━━ DATA IN THIS EXERCISE ━━
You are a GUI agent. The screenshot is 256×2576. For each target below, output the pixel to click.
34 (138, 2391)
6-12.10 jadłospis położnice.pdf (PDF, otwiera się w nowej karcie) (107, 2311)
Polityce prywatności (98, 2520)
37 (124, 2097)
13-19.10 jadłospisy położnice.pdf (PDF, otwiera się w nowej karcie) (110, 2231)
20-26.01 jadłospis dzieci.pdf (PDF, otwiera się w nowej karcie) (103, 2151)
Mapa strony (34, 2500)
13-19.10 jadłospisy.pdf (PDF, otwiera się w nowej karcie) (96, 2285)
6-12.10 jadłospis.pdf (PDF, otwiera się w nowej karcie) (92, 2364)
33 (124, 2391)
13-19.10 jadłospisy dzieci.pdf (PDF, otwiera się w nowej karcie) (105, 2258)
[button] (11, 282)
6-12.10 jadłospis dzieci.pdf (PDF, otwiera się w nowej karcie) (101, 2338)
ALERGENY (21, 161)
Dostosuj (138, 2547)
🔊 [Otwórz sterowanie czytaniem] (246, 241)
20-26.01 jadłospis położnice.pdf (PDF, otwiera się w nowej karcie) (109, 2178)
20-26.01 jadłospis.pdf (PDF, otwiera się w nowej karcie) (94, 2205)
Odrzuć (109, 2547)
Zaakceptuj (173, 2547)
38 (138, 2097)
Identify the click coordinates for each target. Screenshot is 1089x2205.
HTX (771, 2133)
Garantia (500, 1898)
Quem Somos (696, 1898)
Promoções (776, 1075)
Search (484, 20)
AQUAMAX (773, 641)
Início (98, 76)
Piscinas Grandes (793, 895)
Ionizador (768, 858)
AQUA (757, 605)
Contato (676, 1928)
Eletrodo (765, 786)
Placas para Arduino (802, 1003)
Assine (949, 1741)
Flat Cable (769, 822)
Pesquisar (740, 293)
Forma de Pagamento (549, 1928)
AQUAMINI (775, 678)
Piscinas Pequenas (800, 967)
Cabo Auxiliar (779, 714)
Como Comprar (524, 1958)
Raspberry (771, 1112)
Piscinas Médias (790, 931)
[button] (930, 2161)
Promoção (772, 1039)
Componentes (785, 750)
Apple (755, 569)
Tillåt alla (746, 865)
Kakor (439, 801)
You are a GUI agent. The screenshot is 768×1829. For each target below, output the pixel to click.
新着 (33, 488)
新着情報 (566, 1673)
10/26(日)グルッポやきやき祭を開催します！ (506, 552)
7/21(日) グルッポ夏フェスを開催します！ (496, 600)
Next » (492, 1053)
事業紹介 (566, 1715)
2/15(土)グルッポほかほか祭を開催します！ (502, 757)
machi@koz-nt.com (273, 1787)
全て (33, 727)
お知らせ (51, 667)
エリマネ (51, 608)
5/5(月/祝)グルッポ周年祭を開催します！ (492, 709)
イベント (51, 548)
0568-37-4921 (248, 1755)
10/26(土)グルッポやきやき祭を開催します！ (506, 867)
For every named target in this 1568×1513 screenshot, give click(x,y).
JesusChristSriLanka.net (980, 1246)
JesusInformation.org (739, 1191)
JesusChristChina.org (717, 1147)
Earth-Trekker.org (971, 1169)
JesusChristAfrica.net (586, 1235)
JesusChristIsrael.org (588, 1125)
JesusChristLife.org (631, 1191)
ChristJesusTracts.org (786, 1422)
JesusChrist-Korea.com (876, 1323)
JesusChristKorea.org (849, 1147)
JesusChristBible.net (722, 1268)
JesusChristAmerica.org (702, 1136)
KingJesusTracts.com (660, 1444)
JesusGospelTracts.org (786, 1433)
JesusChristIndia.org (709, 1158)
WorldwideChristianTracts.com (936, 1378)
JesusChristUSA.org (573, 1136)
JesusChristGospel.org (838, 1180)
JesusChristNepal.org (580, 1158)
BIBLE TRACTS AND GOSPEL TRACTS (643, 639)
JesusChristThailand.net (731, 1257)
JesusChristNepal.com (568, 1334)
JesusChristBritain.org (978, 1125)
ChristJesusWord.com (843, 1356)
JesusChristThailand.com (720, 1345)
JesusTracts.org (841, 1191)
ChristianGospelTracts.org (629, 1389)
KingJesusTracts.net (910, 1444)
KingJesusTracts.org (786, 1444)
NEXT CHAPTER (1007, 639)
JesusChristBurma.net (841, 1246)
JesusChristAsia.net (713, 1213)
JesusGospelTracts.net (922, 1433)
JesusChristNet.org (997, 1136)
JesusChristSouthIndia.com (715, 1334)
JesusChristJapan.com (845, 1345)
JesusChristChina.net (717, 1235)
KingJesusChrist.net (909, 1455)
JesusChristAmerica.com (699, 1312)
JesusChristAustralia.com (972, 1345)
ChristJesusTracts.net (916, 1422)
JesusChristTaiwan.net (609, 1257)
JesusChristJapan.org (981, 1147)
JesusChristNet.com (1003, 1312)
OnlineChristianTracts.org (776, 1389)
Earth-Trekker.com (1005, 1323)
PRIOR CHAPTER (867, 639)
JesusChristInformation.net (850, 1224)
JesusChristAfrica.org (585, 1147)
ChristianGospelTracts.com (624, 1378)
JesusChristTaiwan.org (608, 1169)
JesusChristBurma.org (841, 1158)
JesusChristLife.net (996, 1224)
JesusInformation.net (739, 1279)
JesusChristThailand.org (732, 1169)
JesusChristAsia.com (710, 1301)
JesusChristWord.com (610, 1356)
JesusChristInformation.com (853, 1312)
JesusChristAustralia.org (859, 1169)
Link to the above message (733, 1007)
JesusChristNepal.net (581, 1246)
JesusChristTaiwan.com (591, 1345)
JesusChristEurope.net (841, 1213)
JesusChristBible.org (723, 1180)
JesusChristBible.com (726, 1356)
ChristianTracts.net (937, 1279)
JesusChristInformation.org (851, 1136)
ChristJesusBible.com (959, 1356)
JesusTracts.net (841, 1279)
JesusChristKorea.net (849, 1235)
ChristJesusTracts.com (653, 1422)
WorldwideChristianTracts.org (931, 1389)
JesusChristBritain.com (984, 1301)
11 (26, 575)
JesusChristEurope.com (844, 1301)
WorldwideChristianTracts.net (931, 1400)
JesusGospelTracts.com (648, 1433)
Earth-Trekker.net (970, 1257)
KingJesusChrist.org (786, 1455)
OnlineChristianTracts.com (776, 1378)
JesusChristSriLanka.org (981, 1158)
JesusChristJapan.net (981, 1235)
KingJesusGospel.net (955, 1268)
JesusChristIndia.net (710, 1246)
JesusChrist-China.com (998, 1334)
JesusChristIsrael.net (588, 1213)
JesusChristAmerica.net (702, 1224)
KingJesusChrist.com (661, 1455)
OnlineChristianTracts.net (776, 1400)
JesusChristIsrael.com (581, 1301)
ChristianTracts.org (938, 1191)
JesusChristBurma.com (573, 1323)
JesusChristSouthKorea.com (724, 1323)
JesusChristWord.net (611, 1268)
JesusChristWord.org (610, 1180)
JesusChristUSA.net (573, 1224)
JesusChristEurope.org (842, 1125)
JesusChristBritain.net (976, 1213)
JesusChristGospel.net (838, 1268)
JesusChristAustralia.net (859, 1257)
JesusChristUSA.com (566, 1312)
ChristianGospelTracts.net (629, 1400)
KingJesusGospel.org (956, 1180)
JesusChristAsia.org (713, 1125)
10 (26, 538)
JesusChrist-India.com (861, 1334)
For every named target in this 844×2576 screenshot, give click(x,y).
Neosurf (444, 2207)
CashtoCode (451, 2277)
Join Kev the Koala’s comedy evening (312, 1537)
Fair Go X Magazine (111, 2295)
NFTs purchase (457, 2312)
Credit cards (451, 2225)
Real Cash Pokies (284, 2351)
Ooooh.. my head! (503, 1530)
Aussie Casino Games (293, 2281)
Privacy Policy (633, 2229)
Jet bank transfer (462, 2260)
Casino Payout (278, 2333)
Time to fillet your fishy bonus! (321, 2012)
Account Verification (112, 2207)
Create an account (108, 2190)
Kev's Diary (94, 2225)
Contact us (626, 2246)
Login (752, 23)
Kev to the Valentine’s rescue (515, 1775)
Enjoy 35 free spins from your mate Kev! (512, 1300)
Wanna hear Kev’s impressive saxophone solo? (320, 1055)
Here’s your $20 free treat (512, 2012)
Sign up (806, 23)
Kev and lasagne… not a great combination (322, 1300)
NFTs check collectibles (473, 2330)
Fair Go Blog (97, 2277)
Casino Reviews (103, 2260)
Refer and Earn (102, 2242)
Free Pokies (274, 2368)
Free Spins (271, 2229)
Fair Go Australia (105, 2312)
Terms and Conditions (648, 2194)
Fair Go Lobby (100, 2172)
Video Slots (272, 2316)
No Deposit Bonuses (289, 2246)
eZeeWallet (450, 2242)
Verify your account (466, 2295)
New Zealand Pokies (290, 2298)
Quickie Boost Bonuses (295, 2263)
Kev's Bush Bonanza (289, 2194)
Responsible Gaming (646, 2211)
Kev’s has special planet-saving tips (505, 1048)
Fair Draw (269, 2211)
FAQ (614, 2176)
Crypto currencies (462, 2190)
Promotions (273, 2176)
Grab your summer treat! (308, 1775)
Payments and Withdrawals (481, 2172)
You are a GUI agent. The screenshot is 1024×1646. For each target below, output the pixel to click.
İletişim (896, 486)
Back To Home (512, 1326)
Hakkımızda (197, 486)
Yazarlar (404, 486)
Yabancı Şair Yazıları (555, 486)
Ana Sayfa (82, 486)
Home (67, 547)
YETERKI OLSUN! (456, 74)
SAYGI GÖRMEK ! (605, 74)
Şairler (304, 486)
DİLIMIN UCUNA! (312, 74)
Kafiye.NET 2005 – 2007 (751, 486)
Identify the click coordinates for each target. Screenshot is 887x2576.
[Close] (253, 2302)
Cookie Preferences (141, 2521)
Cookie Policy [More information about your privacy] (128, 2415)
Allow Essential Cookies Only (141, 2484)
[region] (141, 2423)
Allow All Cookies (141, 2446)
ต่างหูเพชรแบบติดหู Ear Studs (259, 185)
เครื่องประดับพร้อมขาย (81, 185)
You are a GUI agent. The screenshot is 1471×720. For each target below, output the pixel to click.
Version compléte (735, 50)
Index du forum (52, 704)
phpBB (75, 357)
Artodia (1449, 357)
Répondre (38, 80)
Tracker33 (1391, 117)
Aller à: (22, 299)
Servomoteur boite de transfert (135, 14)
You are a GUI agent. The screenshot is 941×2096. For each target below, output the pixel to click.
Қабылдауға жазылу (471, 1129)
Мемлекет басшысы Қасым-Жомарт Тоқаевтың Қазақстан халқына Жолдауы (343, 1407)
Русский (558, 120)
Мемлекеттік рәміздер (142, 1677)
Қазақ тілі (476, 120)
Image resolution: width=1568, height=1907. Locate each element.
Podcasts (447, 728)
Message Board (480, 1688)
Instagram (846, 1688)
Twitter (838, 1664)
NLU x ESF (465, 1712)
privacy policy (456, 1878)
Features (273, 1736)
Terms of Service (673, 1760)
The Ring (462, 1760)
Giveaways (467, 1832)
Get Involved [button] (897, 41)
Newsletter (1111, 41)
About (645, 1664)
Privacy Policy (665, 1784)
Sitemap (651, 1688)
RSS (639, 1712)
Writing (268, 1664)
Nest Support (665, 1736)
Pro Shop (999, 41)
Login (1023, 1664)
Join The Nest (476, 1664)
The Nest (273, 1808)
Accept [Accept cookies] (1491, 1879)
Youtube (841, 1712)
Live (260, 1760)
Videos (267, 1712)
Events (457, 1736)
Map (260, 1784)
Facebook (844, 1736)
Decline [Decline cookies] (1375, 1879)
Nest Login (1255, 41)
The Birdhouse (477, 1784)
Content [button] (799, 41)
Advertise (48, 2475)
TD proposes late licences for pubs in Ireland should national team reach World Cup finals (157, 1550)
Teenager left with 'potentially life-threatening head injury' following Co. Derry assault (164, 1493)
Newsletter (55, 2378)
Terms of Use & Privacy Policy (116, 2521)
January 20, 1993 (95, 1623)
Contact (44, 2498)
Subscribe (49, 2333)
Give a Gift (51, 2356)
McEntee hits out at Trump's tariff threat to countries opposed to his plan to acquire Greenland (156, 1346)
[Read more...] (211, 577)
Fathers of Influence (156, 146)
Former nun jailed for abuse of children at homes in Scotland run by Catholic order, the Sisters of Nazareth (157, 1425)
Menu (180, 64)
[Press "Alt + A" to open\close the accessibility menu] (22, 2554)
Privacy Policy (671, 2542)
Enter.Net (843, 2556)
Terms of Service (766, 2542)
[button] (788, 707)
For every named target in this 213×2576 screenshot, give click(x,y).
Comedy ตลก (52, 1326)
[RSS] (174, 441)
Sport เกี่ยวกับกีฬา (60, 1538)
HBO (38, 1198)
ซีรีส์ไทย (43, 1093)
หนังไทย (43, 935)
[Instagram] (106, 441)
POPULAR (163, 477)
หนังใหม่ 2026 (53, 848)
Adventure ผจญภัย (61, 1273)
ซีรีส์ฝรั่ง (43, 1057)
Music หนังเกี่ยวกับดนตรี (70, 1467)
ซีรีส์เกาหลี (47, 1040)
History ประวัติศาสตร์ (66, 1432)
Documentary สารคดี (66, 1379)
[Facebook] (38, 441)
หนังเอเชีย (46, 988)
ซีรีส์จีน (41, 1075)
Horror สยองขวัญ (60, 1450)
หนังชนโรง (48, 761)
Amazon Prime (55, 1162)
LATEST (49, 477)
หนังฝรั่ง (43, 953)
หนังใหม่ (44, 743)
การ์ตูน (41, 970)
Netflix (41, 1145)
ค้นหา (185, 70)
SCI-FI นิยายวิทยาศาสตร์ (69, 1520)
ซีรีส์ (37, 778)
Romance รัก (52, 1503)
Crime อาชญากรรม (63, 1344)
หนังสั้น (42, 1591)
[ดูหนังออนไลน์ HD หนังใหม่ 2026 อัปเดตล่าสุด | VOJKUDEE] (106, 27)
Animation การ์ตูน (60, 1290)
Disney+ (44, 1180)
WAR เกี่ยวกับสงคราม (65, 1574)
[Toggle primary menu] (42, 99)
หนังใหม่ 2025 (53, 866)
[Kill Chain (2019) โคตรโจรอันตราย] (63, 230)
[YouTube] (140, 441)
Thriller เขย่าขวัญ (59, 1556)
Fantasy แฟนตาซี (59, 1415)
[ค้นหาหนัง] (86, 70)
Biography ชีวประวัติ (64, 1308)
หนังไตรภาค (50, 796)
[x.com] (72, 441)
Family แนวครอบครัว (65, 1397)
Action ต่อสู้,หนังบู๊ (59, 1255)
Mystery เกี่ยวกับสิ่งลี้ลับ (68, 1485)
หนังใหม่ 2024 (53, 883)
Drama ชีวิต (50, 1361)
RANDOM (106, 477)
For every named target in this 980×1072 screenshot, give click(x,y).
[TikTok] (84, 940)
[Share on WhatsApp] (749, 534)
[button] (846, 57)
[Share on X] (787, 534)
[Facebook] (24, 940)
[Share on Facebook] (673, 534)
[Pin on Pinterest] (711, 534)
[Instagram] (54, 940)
━━━
▶ _WHAT YOU WILL DO_
Among the entries above, find the line with "JesusChristIsrael.com (581, 1301)" and the line with "JesusChristAustralia.net (859, 1257)"; give again exactly these two lines and all lines between them.

▶ _RESULT_
JesusChristIsrael.com (581, 1301)
ChristianTracts.org (938, 1191)
JesusChristBurma.com (573, 1323)
JesusChristSouthKorea.com (724, 1323)
JesusChristWord.net (611, 1268)
JesusChristWord.org (610, 1180)
JesusChristUSA.net (573, 1224)
JesusChristEurope.org (842, 1125)
JesusChristBritain.net (976, 1213)
JesusChristGospel.net (838, 1268)
JesusChristAustralia.net (859, 1257)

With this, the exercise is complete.